In actuality, the study doesn’t say much about AGI, except to provide evidence against the most aggressive forecasts.
This feels quite wrong to me. Surely if AIs were completing 1 month long self contained software engineering tasks (e.g. what a smart intern might do in the first month) that would be a big update toward the plausiblity of AGI within a few years! So, I think the study does say something meaningful about AGI other than just evidence against shorter timelines[1]. I agree AGI might not happen in a few years after 1 months long software tasks and we’d have a richer understanding at the time, but the basic case in favor feels very strong to me.
(At a more basic level, if you would have updated a decent amount toward relatively longer timelines if the paper had 20 year timelines to 1 month SWE, then you must update to relatively shorter timelines given the trend is 5 years with a possibility of more like 2.5 due to the more recent faster trend. This is by conservation of expected evidence. This isn’t to say that you have to directionally update toward shorter timelines based on these results, e.g. maybe you expected an even faster trajectory and this seemed surprisingly slow extending your timelines.)

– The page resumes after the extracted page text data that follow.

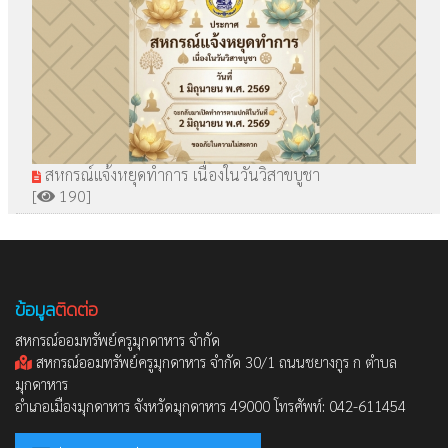
สหกรณ์แจ้งหยุดทำการ เนื่องในวันวิสาขบูชา
[
190]
ข้อมูล
ติดต่อ
สหกรณ์ออมทรัพย์ครูมุกดาหาร จำกัด
สหกรณ์ออมทรัพย์ครูมุกดาหาร จำกัด 30/1 ถนนชยางกูร ก ตำบล
มุกดาหาร
อำเภอเมืองมุกดาหาร จังหวัดมุกดาหาร 49000 โทรศัพท์: 042-611454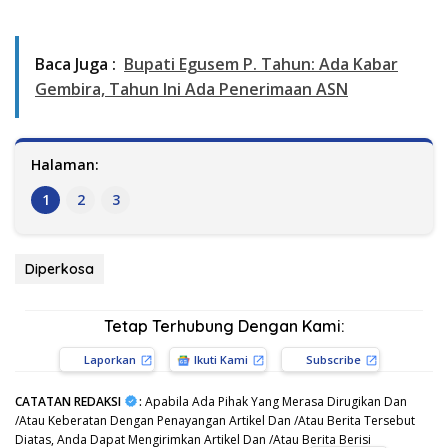
Baca Juga :
Bupati Egusem P. Tahun: Ada Kabar
Gembira, Tahun Ini Ada Penerimaan ASN
Halaman:
1
2
3
Diperkosa
Tetap Terhubung Dengan Kami:
Laporkan
Ikuti Kami
Subscribe
CATATAN REDAKSI
:
Apabila Ada Pihak Yang Merasa Dirugikan Dan
/Atau Keberatan Dengan Penayangan Artikel Dan /Atau Berita Tersebut
Diatas, Anda Dapat Mengirimkan Artikel Dan /Atau Berita Berisi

Surely if AIs were completing 1 month long self contained software engineering tasks (e.g. what a smart intern might do in the first month) that would be a big update toward the plausiblity of AGI within a few years!
Agreed. But that means time from today to AGI is the sum of:
Time for task horizons to increase from 1.5 hours (the preliminary o3 result) to 1 month
Plausibly “a few years” to progress from 1-month-coder to AGI.
If we take the midpoint of Thomas Kwa’s “3-4 months” guess for subsequent doubling time, we get 23.8 months for (1). If we take “a few years” to be 2 years, we’re in 2029, which is farther out than “the most aggressive forecasts” (e.g. various statements by Dario Amodei, or the left side of the probability distribution in AI 2027).
And given the starting assumptions, those are fairly aggressive numbers. Thomas’ guess that “capability on more realistic tasks will follow the long-term 7-month doubling time” would push this out another two years, and one could propose longer timelines from one-month-coder to AGI.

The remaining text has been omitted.